I appreciate the answer and the work on GrapheneOS! It seems there's a lot of work going on with the QPR1 release and this French matter doesn't make things easier for the team. Good luck!
To be fair, the quote in the second article is from Johanna Brousse who is behind the Durov arrest.
> "Mais ça ne nous empêchera pas de poursuivre les éditeurs, si des liens sont découverts avec une organisation criminelle et qu’ils ne coopèrent pas avec la justice."
> “But that won't stop us from prosecuting publishers if links to a criminal organization are discovered and they fail to cooperate with the justice system.” (DeepL)
I understand this can be seen as more threatening even if the whole quote softens this a bit.
HN title: "France threatens GrapheneOS with arrests / server seizure for refusing backdoors"
LQDN: "Dans ces articles, la cheffe de la section cybercriminalité du parquet de Paris – à l'origine de l'arrestation de Pavel Durov – menace également les développeurs·es de GrapheneOs.
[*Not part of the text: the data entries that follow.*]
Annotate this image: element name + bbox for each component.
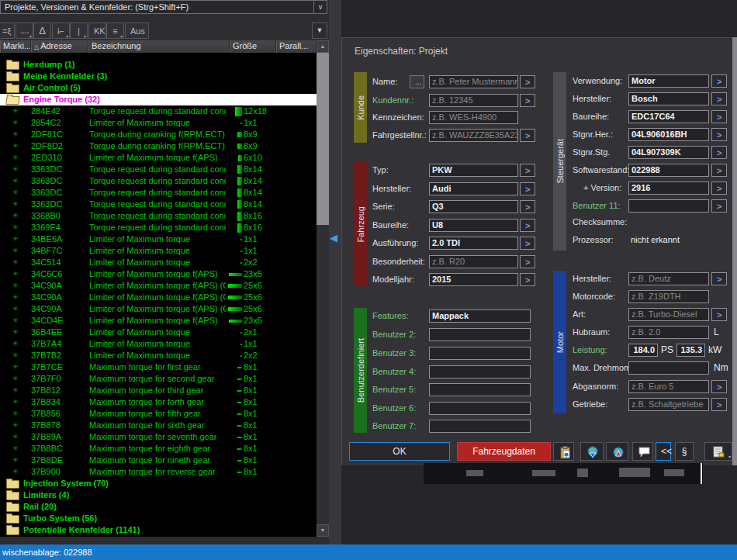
expand-button[interactable]: > — [711, 181, 727, 195]
expand-button[interactable]: > — [711, 398, 727, 411]
tree-folder-row[interactable]: Turbo System (56) — [0, 513, 317, 524]
collapse-chevrons-button[interactable]: << — [656, 442, 671, 461]
upload-globe-icon[interactable] — [606, 442, 628, 461]
table-row[interactable]: ✳2DF81CTorque during cranking f(RPM,ECT)… — [0, 129, 317, 140]
expand-button[interactable]: > — [711, 146, 727, 159]
axis-info-icon[interactable]: i⌐▾ — [52, 22, 70, 39]
table-row[interactable]: ✳3363DCTorque request during standard co… — [0, 199, 317, 210]
table-row[interactable]: ✳284E42Torque request during standard co… — [0, 105, 317, 117]
tree-folder-row[interactable]: Meine Kennfelder (3) — [0, 71, 317, 82]
input-field[interactable]: z.B. Schaltgetriebe — [628, 398, 709, 411]
column-header-gre[interactable]: Größe — [230, 40, 276, 53]
search-vehicle-data-button[interactable]: Fahrzeugdaten suchen — [457, 442, 551, 461]
aus-button[interactable]: Aus — [125, 22, 149, 39]
expand-button[interactable]: > — [520, 75, 535, 88]
column-header-parall[interactable]: Parall... — [276, 40, 317, 53]
input-field[interactable]: Q3 — [429, 200, 518, 213]
table-row[interactable]: ✳3363DCTorque request during standard co… — [0, 175, 317, 187]
panel-menu-button[interactable]: ▼ — [312, 22, 327, 39]
expand-button[interactable]: > — [520, 237, 535, 250]
input-field[interactable]: z.B. Euro 5 — [628, 380, 709, 393]
expand-button[interactable]: > — [711, 380, 727, 393]
input-field[interactable] — [429, 365, 531, 379]
input-field[interactable]: 04L906016BH — [628, 128, 709, 141]
link-compare-icon[interactable]: =ξ — [0, 22, 15, 39]
input-field[interactable]: PKW — [429, 164, 518, 177]
expand-button[interactable]: > — [520, 255, 535, 268]
tree-folder-row[interactable]: Injection System (70) — [0, 478, 317, 489]
column-header-adresse[interactable]: △Adresse — [31, 40, 88, 53]
expand-button[interactable]: > — [711, 164, 727, 177]
table-row[interactable]: ✳3363DCTorque request during standard co… — [0, 187, 317, 199]
input-field[interactable]: 04L907309K — [628, 146, 709, 159]
list-rows-icon[interactable]: ≡▾ — [106, 22, 124, 39]
background-scrollbar[interactable] — [732, 37, 737, 465]
table-row[interactable]: ✳2DF8D2Torque during cranking f(RPM,ECT)… — [0, 140, 317, 152]
table-row[interactable]: ✳34C514Limiter of Maximum torque2x2 — [0, 257, 317, 268]
ellipsis-button[interactable]: ... — [410, 75, 424, 88]
input-field[interactable]: U8 — [429, 219, 518, 232]
table-row[interactable]: ✳34C6C6Limiter of Maximum torque f(APS)2… — [0, 268, 317, 280]
tree-folder-row[interactable]: Potentielle Kennfelder (1141) — [0, 524, 317, 536]
scroll-down-button[interactable]: ▼ — [317, 524, 329, 537]
delta-icon[interactable]: Δ — [33, 22, 51, 39]
comment-icon[interactable] — [632, 442, 653, 461]
expand-button[interactable]: > — [711, 308, 727, 321]
input-field[interactable]: 2015 — [429, 273, 518, 286]
input-field[interactable]: z.B. Deutz — [628, 272, 709, 285]
table-row[interactable]: ✳2ED310Limiter of Maximum torque f(APS)6… — [0, 152, 317, 164]
collapse-panel-arrow-icon[interactable]: ◀ — [330, 233, 337, 243]
input-field[interactable]: z.B. Peter Mustermann — [429, 75, 518, 88]
tree-folder-row[interactable]: Hexdump (1) — [0, 59, 317, 71]
input-field[interactable]: z.B. R20 — [429, 255, 518, 268]
list-scrollbar-thumb[interactable] — [317, 53, 329, 225]
input-field[interactable]: 2916 — [628, 181, 709, 195]
input-field[interactable]: z.B. 2.0 — [628, 326, 709, 339]
expand-button[interactable]: > — [711, 199, 727, 213]
expand-button[interactable]: > — [711, 74, 727, 88]
input-field[interactable]: EDC17C64 — [628, 110, 709, 123]
map-markers-icon[interactable]: ▪▪▪▪▾ — [16, 22, 33, 39]
table-row[interactable]: ✳37B7A4Limiter of Maximum torque1x1 — [0, 338, 317, 350]
expand-button[interactable]: > — [520, 129, 535, 142]
table-row[interactable]: ✳34C90ALimiter of Maximum torque f(APS) … — [0, 292, 317, 303]
table-row[interactable]: ✳37B8BCMaximum torque for eighth gear8x1 — [0, 443, 317, 455]
input-field[interactable]: Bosch — [628, 92, 709, 105]
table-row[interactable]: ✳3368B0Torque request during standard co… — [0, 210, 317, 222]
table-row[interactable]: ✳37B900Maximum torque for reverse gear8x… — [0, 466, 317, 478]
column-header-marki[interactable]: Marki... — [0, 40, 31, 53]
table-row[interactable]: ✳37B834Maximum torque for forth gear8x1 — [0, 396, 317, 408]
tree-folder-row[interactable]: Air Control (5) — [0, 82, 317, 94]
expand-button[interactable]: > — [711, 272, 727, 285]
input-field[interactable]: z.B. WAUZZZ8E35A235 — [429, 129, 518, 142]
table-row[interactable]: ✳34CD4ELimiter of Maximum torque f(APS)2… — [0, 315, 317, 327]
table-row[interactable]: ✳34BE6ALimiter of Maximum torque1x1 — [0, 233, 317, 245]
input-field[interactable]: z.B. Turbo-Diesel — [628, 308, 709, 321]
expand-button[interactable]: > — [711, 92, 727, 105]
table-row[interactable]: ✳34C90ALimiter of Maximum torque f(APS) … — [0, 280, 317, 292]
flag-columns-icon[interactable]: |ŀ|▾ — [70, 22, 88, 39]
kk-icon[interactable]: KK — [88, 22, 106, 39]
input-field[interactable] — [628, 199, 709, 213]
tree-folder-row[interactable]: Limiters (4) — [0, 489, 317, 501]
paragraph-button[interactable]: § — [675, 442, 694, 461]
expand-button[interactable]: > — [520, 273, 535, 286]
table-row[interactable]: ✳37B89AMaximum torque for seventh gear8x… — [0, 431, 317, 443]
input-field[interactable]: 135.3 — [676, 344, 705, 357]
expand-button[interactable]: > — [711, 128, 727, 141]
table-row[interactable]: ✳36B4EELimiter of Maximum torque2x1 — [0, 327, 317, 338]
table-row[interactable]: ✳2854C2Limiter of Maximum torque1x1 — [0, 117, 317, 129]
table-row[interactable]: ✳37B7F0Maximum torque for second gear8x1 — [0, 373, 317, 385]
column-header-bezeichnung[interactable]: Bezeichnung — [88, 40, 230, 53]
table-row[interactable]: ✳34BF7CLimiter of Maximum torque1x1 — [0, 245, 317, 257]
table-row[interactable]: ✳34C90ALimiter of Maximum torque f(APS) … — [0, 303, 317, 315]
expand-button[interactable]: > — [520, 219, 535, 232]
input-field[interactable] — [429, 420, 531, 433]
input-field[interactable]: z.B. WES-H4900 — [429, 111, 518, 124]
table-row[interactable]: ✳37B7CEMaximum torque for first gear8x1 — [0, 361, 317, 373]
input-field[interactable]: Mappack — [429, 309, 531, 323]
input-field[interactable]: 2.0 TDI — [429, 237, 518, 250]
input-field[interactable]: z.B. 12345 — [429, 94, 518, 107]
expand-button[interactable]: > — [520, 182, 535, 195]
expand-button[interactable]: > — [711, 110, 727, 123]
Interviewée, elle prévient qu'elle ne s'« empêchera pas de poursuivre les éditeurs, si des liens sont découverts avec une organisation criminelle et qu’ils ne coopèrent pas avec la justice »."
In the (very short) linked article: No mention of arrest, server seizure or backdoor, and a more nuanced take. Loosely translated summary: Some users have a legitimate need to protect their communications. IF we find links with criminal organizations AND there is no cooperation, then we might take action. They're specifically taking the approach of a case by case hack of single phones which might cost up to a million euros. Is this an issue if there's a warrant?
> Sculpt is an open-source general-purpose OS. It combines Genode's microkernel architecture, capability-based security, sandboxed device drivers, and virtual machines in a novel operating system for commodity PC hardware and the PinePhone. _Sculpt is used as day-to-day OS by the Genode developers_.
> "AMERICAN AND BRITISH spies hacked into the internal computer network of the largest manufacturer of SIM cards in the world, stealing encryption keys used to protect the privacy of cellphone communications across the globe, according to top-secret documents provided to The Intercept by National Security Agency whistleblower Edward Snowden."